Questions about adding newspaper scans to Devonthink Pro Ofc

I recently purchased Devonthink and I subscribe to a historical newspaper service that allows me to download copies of each page of a newspaper. I would like to download a copy of each issue of my town’s local newspaper from the 1880’s to about 1980. I have several questions and would appreciate your advice:

  • As I download the .jpg images I assign a name to each corresponding newspaper page in this format: Newspapername_YYYY_MM_DD_pg1. Then I add the pages to a file folder named NewspaperName_YYYY_MM_DD. Is there a drawback as far as Devonthink is concerned to this method? Would it be better to add the pages to a .pdf document named Newspapername_YYYY_MM_DD without bothering to name each individual .jpg page?

  • The downloaded .jpg of each page is enormous at 4819 x 7549 6.6MB 72 pixels per inch. Can you give any guidance as to far I can reduce the image size?
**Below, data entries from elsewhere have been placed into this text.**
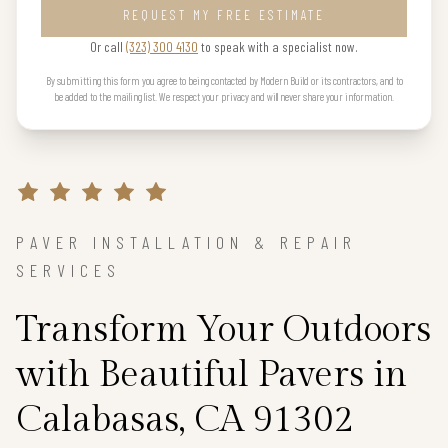
REQUEST MY FREE ESTIMATE
Or call
(323) 300 4130
to speak with a specialist now.
By submitting this form you agree to being contacted by Modern Build or its contractors, and to
be added to the mailing list. We respect your privacy and will never share your information.
PAVER INSTALLATION & REPAIR
SERVICES
Transform Your Outdoors
with Beautiful Pavers in
Calabasas, CA 91302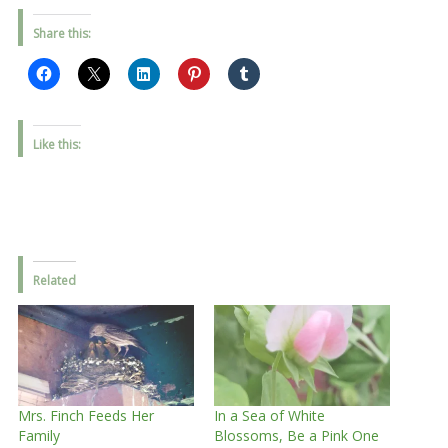
Share this:
Like this:
Related
Mrs. Finch Feeds Her
In a Sea of White
Family
Blossoms, Be a Pink One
  • Currently my Devonthink OCR doesn’t recognize the newspaper columns, instead it reads left to right across all columns. Is there a setting to force Devonthink OCR to recognize that this document is a newspaper and it should recognize the columns?

  • Do you have any other tips for using Devonthink with backissues of a newspaper?

Yes, those images will be large. But if you make them smaller, you will lose resolution. Newspaper pages are big. :slight_smile:

If you want to select the readable text of a document that has columns, hold down the Option key while drawing a ‘box’ over the portion of a column that you wish to capture to the clipboard, then press Command-C to copy it to the clipboard. Paste the clipboard to a text document, and you will find that the capture was restricted to a single column. The OCR worked.